Shilling acknowledged the challenge of controlling landfill odors. 

“Hyland is committed to increasing the amount of gas collection pipe placed in the landfill to collect and destroy the odorous gases,” he said in a statement posted online.

The landfill has a gas-to-energy facility that produces 1.6 megawatts of electricity, operating 24 hours a day, seven days a week, Shilling said. 

And to accommodate increased truck traffic, Hyland has agreed to pay for a third lane up Peacock Hill Road, extending from the intersection of I-86 to Herdman Road. 

Casella has acknowledged that the expanded landfill will be visible from parts of the Village of Angelica, but claims it will be “barely noticeable.” Shilling said, “Most of the expansion area will be to the south, away from the village.”

In recent years, CCAC has criticized Casella for accepted “drill cuttings” from gas drilling sites in Pennsylvania.

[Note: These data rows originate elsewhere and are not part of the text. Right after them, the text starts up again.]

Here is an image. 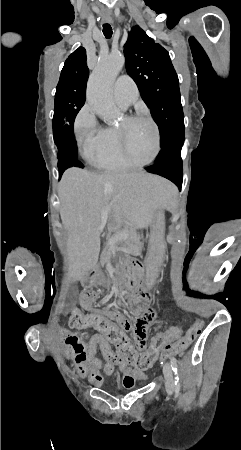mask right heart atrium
I'll use <instances>...</instances> for the list:
<instances>
[{
    "label": "right heart atrium",
    "mask_w": 241,
    "mask_h": 450,
    "mask_svg": "<svg viewBox=\"0 0 241 450\" xmlns=\"http://www.w3.org/2000/svg\"><path fill=\"white\" fill-rule=\"evenodd\" d=\"M89 114L87 109L82 110L78 114L75 129L79 136L75 135V138L79 151L83 155H96L100 147V131L94 125L99 123V118L97 116H89Z\"/></svg>",
    "instance_id": "right-heart-atrium-1"
}]
</instances>
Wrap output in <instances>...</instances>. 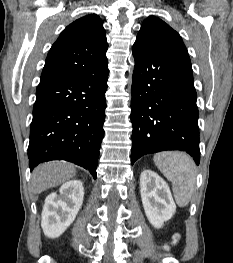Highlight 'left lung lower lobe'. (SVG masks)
I'll use <instances>...</instances> for the list:
<instances>
[{
	"label": "left lung lower lobe",
	"instance_id": "1",
	"mask_svg": "<svg viewBox=\"0 0 233 263\" xmlns=\"http://www.w3.org/2000/svg\"><path fill=\"white\" fill-rule=\"evenodd\" d=\"M132 164L163 150L200 161L198 108L190 58L133 45Z\"/></svg>",
	"mask_w": 233,
	"mask_h": 263
}]
</instances>
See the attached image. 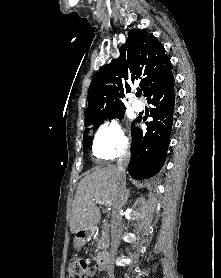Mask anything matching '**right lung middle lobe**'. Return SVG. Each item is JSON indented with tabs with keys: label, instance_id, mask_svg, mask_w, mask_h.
I'll return each instance as SVG.
<instances>
[{
	"label": "right lung middle lobe",
	"instance_id": "dd1d6c3e",
	"mask_svg": "<svg viewBox=\"0 0 221 278\" xmlns=\"http://www.w3.org/2000/svg\"><path fill=\"white\" fill-rule=\"evenodd\" d=\"M124 112H125V109L121 110V111H118V112H115V113L103 115V116L98 117L97 119H95L92 123L85 124V127H88L89 125H94L95 128H97V126L102 124L106 118H110V119H112V118H119V119H122L124 117ZM88 131H89L88 128H86L84 130V137H83V147H84V149L88 148L89 145L91 144V141H92V137L88 136Z\"/></svg>",
	"mask_w": 221,
	"mask_h": 278
}]
</instances>
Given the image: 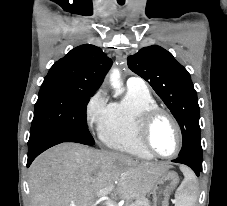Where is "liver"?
<instances>
[{"label": "liver", "instance_id": "6515ba94", "mask_svg": "<svg viewBox=\"0 0 227 206\" xmlns=\"http://www.w3.org/2000/svg\"><path fill=\"white\" fill-rule=\"evenodd\" d=\"M78 143H62L39 155L29 169L31 206H94L100 190L130 201L152 190L169 170Z\"/></svg>", "mask_w": 227, "mask_h": 206}]
</instances>
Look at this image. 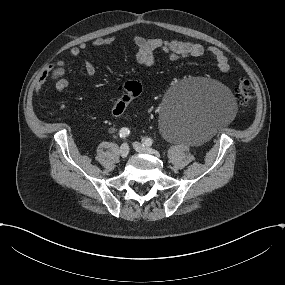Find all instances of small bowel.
Instances as JSON below:
<instances>
[{"label":"small bowel","instance_id":"1","mask_svg":"<svg viewBox=\"0 0 285 285\" xmlns=\"http://www.w3.org/2000/svg\"><path fill=\"white\" fill-rule=\"evenodd\" d=\"M133 44L135 46L134 57L136 61L143 66H152L155 63V52L161 51L168 55L172 61H178L186 57H211L219 71L227 72L230 69L228 58L225 53L218 47H204L203 45L190 41H181L177 39H162L158 37L144 38L139 35L132 37ZM116 42L114 37H100L92 41L93 47H108ZM89 45L82 43L70 50V54L74 57L81 56ZM85 72L89 77H93L96 73V68L93 63L87 59H83ZM54 69V65H50L46 71L40 76L36 90L41 92L43 84L50 71ZM69 86V81L66 78H60L55 84V91L57 95L62 94Z\"/></svg>","mask_w":285,"mask_h":285}]
</instances>
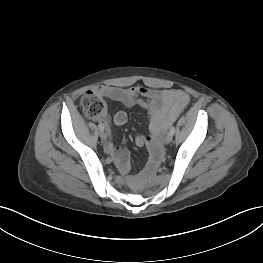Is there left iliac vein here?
Masks as SVG:
<instances>
[{"mask_svg":"<svg viewBox=\"0 0 263 263\" xmlns=\"http://www.w3.org/2000/svg\"><path fill=\"white\" fill-rule=\"evenodd\" d=\"M173 139V134L169 132L165 137V143L169 144Z\"/></svg>","mask_w":263,"mask_h":263,"instance_id":"1","label":"left iliac vein"}]
</instances>
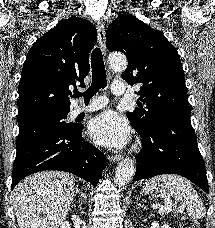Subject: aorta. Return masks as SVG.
<instances>
[{
  "mask_svg": "<svg viewBox=\"0 0 215 228\" xmlns=\"http://www.w3.org/2000/svg\"><path fill=\"white\" fill-rule=\"evenodd\" d=\"M109 66L114 68V70H126L127 68V58L124 54H110L109 56ZM136 166L134 160H123L116 168L115 172V182L118 186H125L131 182L133 176H135Z\"/></svg>",
  "mask_w": 215,
  "mask_h": 228,
  "instance_id": "aorta-1",
  "label": "aorta"
}]
</instances>
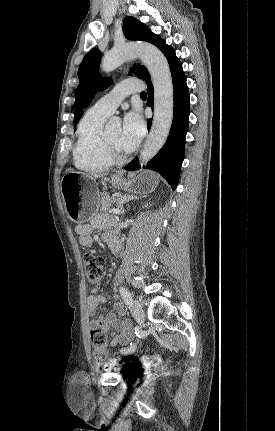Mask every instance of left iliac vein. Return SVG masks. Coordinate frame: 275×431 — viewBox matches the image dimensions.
Listing matches in <instances>:
<instances>
[{
	"label": "left iliac vein",
	"mask_w": 275,
	"mask_h": 431,
	"mask_svg": "<svg viewBox=\"0 0 275 431\" xmlns=\"http://www.w3.org/2000/svg\"><path fill=\"white\" fill-rule=\"evenodd\" d=\"M131 312L137 321H139V322L144 321L145 312L142 308L141 303L138 300L132 301Z\"/></svg>",
	"instance_id": "1"
}]
</instances>
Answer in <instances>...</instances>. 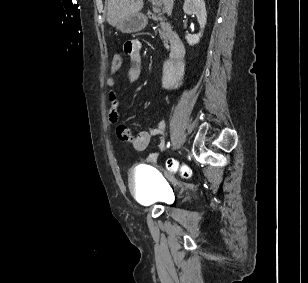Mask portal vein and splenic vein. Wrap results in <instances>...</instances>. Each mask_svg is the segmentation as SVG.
Masks as SVG:
<instances>
[{
  "instance_id": "1",
  "label": "portal vein and splenic vein",
  "mask_w": 308,
  "mask_h": 283,
  "mask_svg": "<svg viewBox=\"0 0 308 283\" xmlns=\"http://www.w3.org/2000/svg\"><path fill=\"white\" fill-rule=\"evenodd\" d=\"M151 1L153 5H155L157 8H159L162 5L161 0H151Z\"/></svg>"
}]
</instances>
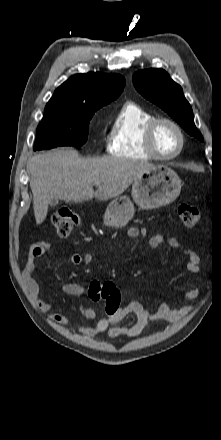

While independent scientists have said wastes imported from Marcellus Shale drilling operations in Pennsylvania are very likely to be radioactive, Shilling and Casella have long maintained that the drill cuttings Hyland has accepted are benign.

Besides, Shilling said, gas drilling in Pennsylvania has nearly come to a halt, so the question of drill cuttings is largely moot.

The Hyland Landfill in Angelica

Still, CCAC urged voters to vote ‘No’ on the proposition Nov. 3. In a message posted on the Internet, Karen Ash of CCAC implored voters to reject the proposition, which read:

“In accordance with the terms of the Amended Host Community Agreement between Hyland Facility Associates and the Town of Angelica, dated December 27, 1999, as amended in February 14, 2005, shall the Hyland Project be expanded to include an additional 107 acres of cell area, which will trigger increased host fees to the town and produce approximately $65,000,000 of additional revenue to the Town and approximately $13,000,000 of revenue to the Village of Angelica over the life of the facility?”

In her message to potential voters, Ash asserted that “We don’t have to decided right now.”

She noted that the host agreement allows Casella four chances to see whether local residents approve or deny the proposed expansion. She also noted that none of the new financial benefits would begin flowing until Casella receives all required permits — years in the future.

“If we approve Proposition #1 we forfeit our negotiating power,” she wrote.

Ash’s internet post also warned that Hyland might soon obtain an exemption to allow it to accept “low-level” nuclear waste from decommissioned nuclear plants. 

But Shilling said today that Casella would be willing to include a specific ban on all material from decommissioned nuclear plants. “I have no problem with putting that in the host agreement,” he said.

More than half of the state’s capacity for municipal solid waste is located in landfills in the Finger Lakes region. The three largest MSW landfills, Seneca Meadows, Ontario County and High Acres, are all located in the DEC’s Region 8. Allegany County, Hyland’s home in DEC Region 9, abuts DEC Region 8.